Assignment:
Search the material below for the string "espera" and extract each line that has it.

Available data:

☆ ☆ ☆ ☆

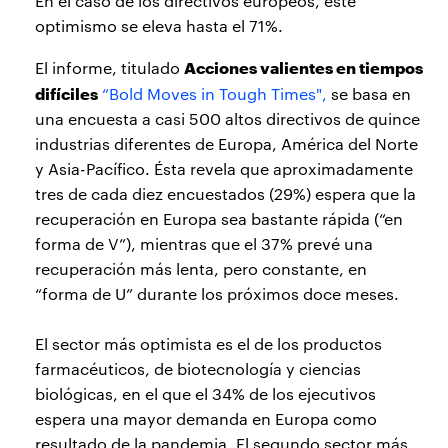
En el caso de los directivos europeos, este
optimismo se eleva hasta el 71%.
Acciones valientes en tiempos
El informe, titulado
difíciles
“Bold Moves in Tough Times",
se basa en
una encuesta a casi 500 altos directivos de quince
industrias diferentes de Europa, América del Norte
y Asia-Pacífico. Ésta revela que aproximadamente
tres de cada diez encuestados (29%) espera que la
recuperación en Europa sea bastante rápida (“en
forma de V”), mientras que el 37% prevé una
recuperación más lenta, pero constante, en
“forma de U” durante los próximos doce meses.
El sector más optimista es el de los productos
farmacéuticos, de biotecnología y ciencias
biológicas, en el que el 34% de los ejecutivos
espera una mayor demanda en Europa como
resultado de la pandemia. El segundo sector más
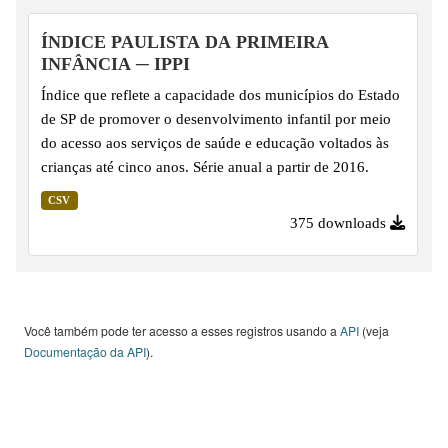
ÍNDICE PAULISTA DA PRIMEIRA
INFÂNCIA ─ IPPI
Índice que reflete a capacidade dos municípios do Estado
de SP de promover o desenvolvimento infantil por meio
do acesso aos serviços de saúde e educação voltados às
crianças até cinco anos. Série anual a partir de 2016.
CSV
375 downloads
Você também pode ter acesso a esses registros usando a
API
(veja
Documentação da API
).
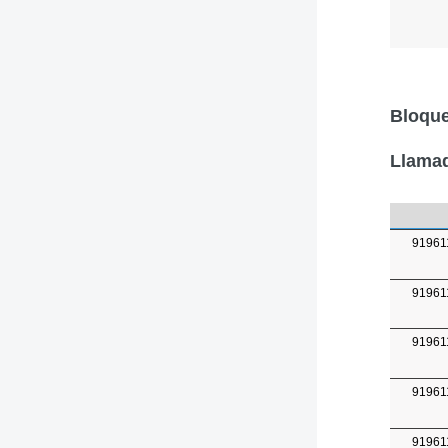
Bloque
Llamad
91961
91961
91961
91961
91961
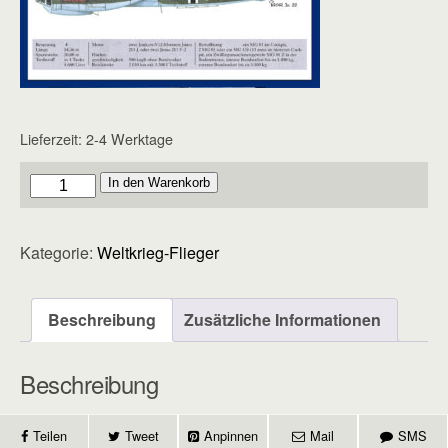
Lieferzeit:
2-4 Werktage
Flieger
In den Warenkorb
-
Heft
Kategorie:
Weltkrieg-Flieger
91
Menge
Beschreibung
Zusätzliche Informationen
Beschreibung
Teilen
Tweet
Anpinnen
Mail
SMS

☆ ☆ ☆ ☆

Expected output:
tres de cada diez encuestados (29%) espera que la
espera una mayor demanda en Europa como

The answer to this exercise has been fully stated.